Coast Runner Industries, Inc.
- Industry: CNC Milling
- Founded: February 2023
- Founders: Cody Wilson Garret Walliman
- Headquarters: Austin, TX
- Key people: Cody Wilson (CEO)
- Products: Coast Runner CR-1
- Website: www.coastrunner.net

= Coast Runner Industries =

American desktop CNC manufacturing company

Coast Runner Industries, Inc. is an American desktop CNC milling manufacturing company headquartered in Austin, Texas. It was founded in February 2023 by Cody Wilson, Garret Walliman and others, and debuted its first product, the CR-1, on Kickstarter in February of 2024.

After Kickstarter and Indiegogo banned Coast Runner's early crowdfunding campaigns, Coast Runner sued the companies in a federal antitrust action in Texas in late 2024.

== History ==
Coast Runner previewed a prototype of its open source desktop CNC at CES in Las Vegas in 2024. Ahead of its Kickstarter launch, Coast Runner and the CR-1 were positively reviewed by MAKE magazine.

== Litigation ==
In May of 2024, San Diego County, joined by The Giffords Law Center, brought suit against Coast Runner in California state court for violating a state law "blocking gun-making milling machines."

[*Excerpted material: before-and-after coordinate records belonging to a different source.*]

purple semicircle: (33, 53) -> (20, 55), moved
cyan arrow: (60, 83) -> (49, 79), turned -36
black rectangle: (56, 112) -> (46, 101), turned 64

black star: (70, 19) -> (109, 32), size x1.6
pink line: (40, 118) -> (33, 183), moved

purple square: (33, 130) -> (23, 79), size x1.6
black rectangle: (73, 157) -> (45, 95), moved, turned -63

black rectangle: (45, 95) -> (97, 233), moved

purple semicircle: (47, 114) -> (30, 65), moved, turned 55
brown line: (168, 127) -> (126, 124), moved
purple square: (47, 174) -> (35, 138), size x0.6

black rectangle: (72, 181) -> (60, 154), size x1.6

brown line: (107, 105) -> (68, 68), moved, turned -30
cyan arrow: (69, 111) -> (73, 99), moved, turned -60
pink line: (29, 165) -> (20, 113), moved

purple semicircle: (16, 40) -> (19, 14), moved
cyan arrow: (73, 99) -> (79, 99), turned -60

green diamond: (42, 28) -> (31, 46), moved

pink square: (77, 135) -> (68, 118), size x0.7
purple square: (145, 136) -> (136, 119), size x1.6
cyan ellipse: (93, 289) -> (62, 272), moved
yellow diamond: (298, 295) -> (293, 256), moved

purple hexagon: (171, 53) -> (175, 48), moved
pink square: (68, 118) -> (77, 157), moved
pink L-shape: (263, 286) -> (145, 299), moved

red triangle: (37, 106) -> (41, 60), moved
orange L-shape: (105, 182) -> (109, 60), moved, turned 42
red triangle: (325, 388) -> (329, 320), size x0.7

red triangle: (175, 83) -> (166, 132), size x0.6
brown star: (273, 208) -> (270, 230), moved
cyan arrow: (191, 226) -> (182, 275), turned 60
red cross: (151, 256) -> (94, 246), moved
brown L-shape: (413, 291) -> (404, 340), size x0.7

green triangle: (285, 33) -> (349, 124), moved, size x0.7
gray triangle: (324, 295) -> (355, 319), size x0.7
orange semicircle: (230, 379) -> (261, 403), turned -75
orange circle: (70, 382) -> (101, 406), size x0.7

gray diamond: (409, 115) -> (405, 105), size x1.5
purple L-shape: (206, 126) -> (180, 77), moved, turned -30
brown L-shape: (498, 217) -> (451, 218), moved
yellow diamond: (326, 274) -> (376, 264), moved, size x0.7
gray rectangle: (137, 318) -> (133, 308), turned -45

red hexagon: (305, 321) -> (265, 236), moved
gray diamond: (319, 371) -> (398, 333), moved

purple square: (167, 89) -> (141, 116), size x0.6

On December 9, 2024, Coast Runner, represented by Stone Hilton, filed an antitrust action against Kickstarter, PBC, Indiegogo, Inc. and Launchboom, Inc. in a Texas federal court asking for $30M in damages.

In February 2025, a California judge rejected Coast Runner’s attempt to dismiss the state’s lawsuit under anti-SLAPP provisions, allowing the case to proceed over alleged violations of California’s gun-making-machine ban.